Я знаю Анатолия Штейгера по многим изустным отзывам о нем Г. В. Адамовича и других парижан или по воспоминаниям З. А. Шаховской. Мы с ним не встречались, но переписывались в 30-40-х гг., и его письма сохраняются в архивах Йельского университета. Штейгер писал мне на небольших картонах с выгравированным на них баронским гербом. Были у него черты снобизма и дендизма, а его монархические симпатии — преимущественно эстетические. Некоторым декадентством отзывается его юношеское стихотворение, обращенное к прекрасному и надменному Габсбургу:

У него было мало друзей, Были только влюбленные слуги. Я хожу теперь часто в музей Проводить перед ним все досуги.

Есть здесь та красивость, которую он позднее, и не без влияния Адамовича, вытравил из своих стихов.

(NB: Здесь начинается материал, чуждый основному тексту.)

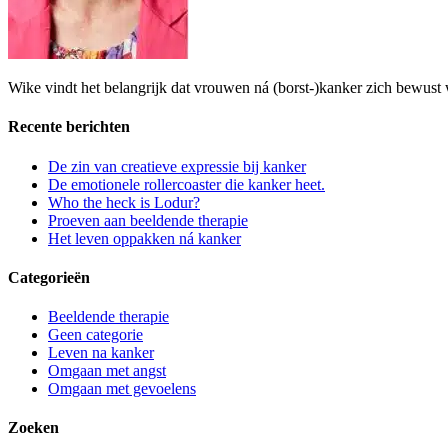
Wike vindt het belangrijk dat vrouwen ná (borst-)kanker zich bewust 
Recente berichten
De zin van creatieve expressie bij kanker
De emotionele rollercoaster die kanker heet.
Who the heck is Lodur?
Proeven aan beeldende therapie
Het leven oppakken ná kanker
Categorieën
Beeldende therapie
Geen categorie
Leven na kanker
Omgaan met angst
Omgaan met gevoelens
Zoeken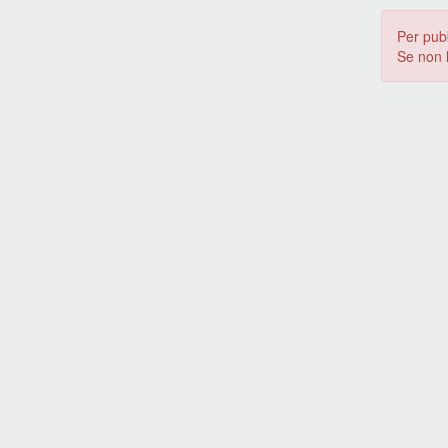
Per pub
Se non 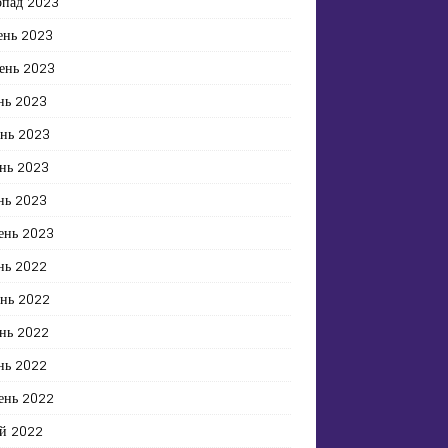
опад 2023
ень 2023
ень 2023
нь 2023
ень 2023
нь 2023
нь 2023
ень 2023
нь 2022
ень 2022
нь 2022
нь 2022
ень 2022
й 2022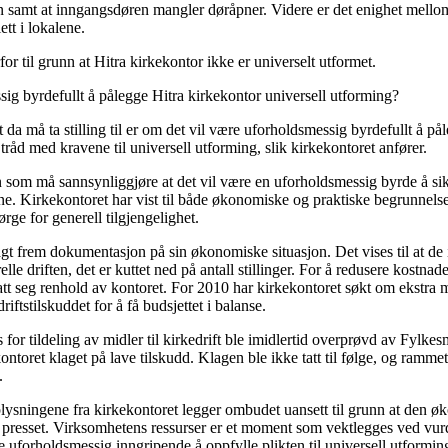
 samt at inngangsdøren mangler døråpner. Videre er det enighet mellom
ett i lokalene.
r til grunn at Hitra kirkekontor ikke er universelt utformet.
sig byrdefullt å pålegge Hitra kirkekontor universell utforming?
a må ta stilling til er om det vil være uforholdsmessig byrdefullt å på
 tråd med kravene til universell utforming, slik kirkekontoret anfører.
 som må sannsynliggjøre at det vil være en uforholdsmessig byrde å sik
e. Kirkekontoret har vist til både økonomiske og praktiske begrunnelser
rge for generell tilgjengelighet.
gt frem dokumentasjon på sin økonomiske situasjon. Det vises til at de 
lle driften, det er kuttet ned på antall stillinger. For å redusere kostnad
tt seg renhold av kontoret. For 2010 har kirkekontoret søkt om ekstra m
ftstilskuddet for å få budsjettet i balanse.
r tildeling av midler til kirkedrift ble imidlertid overprøvd av Fylkes
kontoret klaget på lave tilskudd. Klagen ble ikke tatt til følge, og ramme
.
ysningene fra kirkekontoret legger ombudet uansett til grunn at den 
t presset. Virksomhetens ressurser er et moment som vektlegges ved vu
e uforholdsmessig inngripende å oppfylle plikten til universell utformi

Штейгер в жизни и Штейгер в поэзии — не совпадают. Но здесь нет двойственности, двуличности. Отдавая дань всему житейскому, он всё лучшее в себе вкладывал в стихи (Одна из лучших статей, посвященных Анатолию Штейгеру, написана Г. В. Адамовичем. Она включена в его книгу Одиночество и свобода. Н. Й., Изд-во им. Чехова, 1953, стр. 286–290. Прим. Ю. И.).

«Бывает чудо, но бывает раз…»

Бывает чудо, но бывает раз, И тот из нас, кому оно дается, Потом ночами не смыкает глаз, Не говорит и больше не смеется.
Он ест и пьет — но как безвкусен хлеб… Вино совсем не утоляет жажды. Он глух и слеп. Но не настолько слеп, Чтоб ожидать, что чудо будет дважды.